**Work instructions:**
Every word of the listing should be reproduced without alteration.

━━━━━ Given records

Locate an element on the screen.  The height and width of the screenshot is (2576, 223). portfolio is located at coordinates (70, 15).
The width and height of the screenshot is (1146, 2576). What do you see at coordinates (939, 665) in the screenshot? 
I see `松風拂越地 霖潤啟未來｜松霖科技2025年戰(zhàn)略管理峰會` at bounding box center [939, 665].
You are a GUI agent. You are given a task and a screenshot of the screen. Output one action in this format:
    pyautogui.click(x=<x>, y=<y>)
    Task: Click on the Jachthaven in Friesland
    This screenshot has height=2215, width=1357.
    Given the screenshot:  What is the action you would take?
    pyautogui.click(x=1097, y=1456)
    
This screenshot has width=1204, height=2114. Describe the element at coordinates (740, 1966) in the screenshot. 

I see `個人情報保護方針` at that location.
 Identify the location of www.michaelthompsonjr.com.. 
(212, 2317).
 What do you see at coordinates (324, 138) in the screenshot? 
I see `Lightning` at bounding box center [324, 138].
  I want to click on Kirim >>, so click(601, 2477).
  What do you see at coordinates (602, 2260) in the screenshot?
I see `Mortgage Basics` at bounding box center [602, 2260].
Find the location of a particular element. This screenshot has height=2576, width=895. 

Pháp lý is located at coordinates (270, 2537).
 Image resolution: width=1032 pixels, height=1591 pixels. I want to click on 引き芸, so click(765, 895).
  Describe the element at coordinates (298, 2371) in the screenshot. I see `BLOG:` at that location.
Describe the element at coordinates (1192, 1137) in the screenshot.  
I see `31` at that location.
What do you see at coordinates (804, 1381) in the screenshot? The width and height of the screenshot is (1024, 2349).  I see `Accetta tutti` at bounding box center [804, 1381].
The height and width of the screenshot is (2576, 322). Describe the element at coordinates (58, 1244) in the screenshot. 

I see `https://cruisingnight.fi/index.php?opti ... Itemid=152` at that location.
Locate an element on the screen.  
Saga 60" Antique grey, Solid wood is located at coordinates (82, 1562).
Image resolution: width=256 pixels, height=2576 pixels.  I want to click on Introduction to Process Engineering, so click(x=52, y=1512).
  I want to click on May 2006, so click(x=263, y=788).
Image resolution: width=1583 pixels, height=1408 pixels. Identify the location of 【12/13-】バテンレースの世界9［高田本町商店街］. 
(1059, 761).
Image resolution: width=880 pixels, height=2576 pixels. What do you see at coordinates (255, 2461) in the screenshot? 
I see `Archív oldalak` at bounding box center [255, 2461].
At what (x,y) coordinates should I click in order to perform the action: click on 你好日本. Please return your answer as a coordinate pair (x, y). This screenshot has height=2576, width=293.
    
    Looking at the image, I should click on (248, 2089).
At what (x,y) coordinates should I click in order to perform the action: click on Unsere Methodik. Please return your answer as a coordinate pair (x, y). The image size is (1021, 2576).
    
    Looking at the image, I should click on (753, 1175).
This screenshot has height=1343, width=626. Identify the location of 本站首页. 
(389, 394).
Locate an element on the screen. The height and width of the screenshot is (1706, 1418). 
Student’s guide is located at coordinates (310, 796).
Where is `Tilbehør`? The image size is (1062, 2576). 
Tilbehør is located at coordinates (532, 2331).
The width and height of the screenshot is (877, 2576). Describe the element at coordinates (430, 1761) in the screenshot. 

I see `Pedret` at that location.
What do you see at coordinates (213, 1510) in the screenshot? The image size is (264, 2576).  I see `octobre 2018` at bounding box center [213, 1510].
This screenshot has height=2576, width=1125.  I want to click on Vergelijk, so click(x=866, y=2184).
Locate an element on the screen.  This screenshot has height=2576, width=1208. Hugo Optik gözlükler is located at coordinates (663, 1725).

━━━━━━━━━━

**Written solution:**
Locate an element on the screen.  The height and width of the screenshot is (2576, 223). portfolio is located at coordinates (70, 15).
The width and height of the screenshot is (1146, 2576). What do you see at coordinates (939, 665) in the screenshot? 
I see `松風拂越地 霖潤啟未來｜松霖科技2025年戰(zhàn)略管理峰會` at bounding box center [939, 665].
You are a GUI agent. You are given a task and a screenshot of the screen. Output one action in this format:
    pyautogui.click(x=<x>, y=<y>)
    Task: Click on the Jachthaven in Friesland
    This screenshot has height=2215, width=1357.
    Given the screenshot:  What is the action you would take?
    pyautogui.click(x=1097, y=1456)
    
This screenshot has width=1204, height=2114. Describe the element at coordinates (740, 1966) in the screenshot. 

I see `個人情報保護方針` at that location.
 Identify the location of www.michaelthompsonjr.com.. 
(212, 2317).
 What do you see at coordinates (324, 138) in the screenshot? 
I see `Lightning` at bounding box center [324, 138].
  I want to click on Kirim >>, so click(601, 2477).
  What do you see at coordinates (602, 2260) in the screenshot?
I see `Mortgage Basics` at bounding box center [602, 2260].
Find the location of a particular element. This screenshot has height=2576, width=895. 

Pháp lý is located at coordinates (270, 2537).
 Image resolution: width=1032 pixels, height=1591 pixels. I want to click on 引き芸, so click(765, 895).
  Describe the element at coordinates (298, 2371) in the screenshot. I see `BLOG:` at that location.
Describe the element at coordinates (1192, 1137) in the screenshot.  
I see `31` at that location.
What do you see at coordinates (804, 1381) in the screenshot? The width and height of the screenshot is (1024, 2349).  I see `Accetta tutti` at bounding box center [804, 1381].
The height and width of the screenshot is (2576, 322). Describe the element at coordinates (58, 1244) in the screenshot. 

I see `https://cruisingnight.fi/index.php?opti ... Itemid=152` at that location.
Locate an element on the screen.  
Saga 60" Antique grey, Solid wood is located at coordinates (82, 1562).
Image resolution: width=256 pixels, height=2576 pixels.  I want to click on Introduction to Process Engineering, so click(x=52, y=1512).
  I want to click on May 2006, so click(x=263, y=788).
Image resolution: width=1583 pixels, height=1408 pixels. Identify the location of 【12/13-】バテンレースの世界9［高田本町商店街］. 
(1059, 761).
Image resolution: width=880 pixels, height=2576 pixels. What do you see at coordinates (255, 2461) in the screenshot? 
I see `Archív oldalak` at bounding box center [255, 2461].
At what (x,y) coordinates should I click in order to perform the action: click on 你好日本. Please return your answer as a coordinate pair (x, y). This screenshot has height=2576, width=293.
    
    Looking at the image, I should click on (248, 2089).
At what (x,y) coordinates should I click in order to perform the action: click on Unsere Methodik. Please return your answer as a coordinate pair (x, y). The image size is (1021, 2576).
    
    Looking at the image, I should click on (753, 1175).
This screenshot has height=1343, width=626. Identify the location of 本站首页. 
(389, 394).
Locate an element on the screen. The height and width of the screenshot is (1706, 1418). 
Student’s guide is located at coordinates (310, 796).
Where is `Tilbehør`? The image size is (1062, 2576). 
Tilbehør is located at coordinates (532, 2331).
The width and height of the screenshot is (877, 2576). Describe the element at coordinates (430, 1761) in the screenshot. 

I see `Pedret` at that location.
What do you see at coordinates (213, 1510) in the screenshot? The image size is (264, 2576).  I see `octobre 2018` at bounding box center [213, 1510].
This screenshot has height=2576, width=1125.  I want to click on Vergelijk, so click(x=866, y=2184).
Locate an element on the screen.  This screenshot has height=2576, width=1208. Hugo Optik gözlükler is located at coordinates (663, 1725).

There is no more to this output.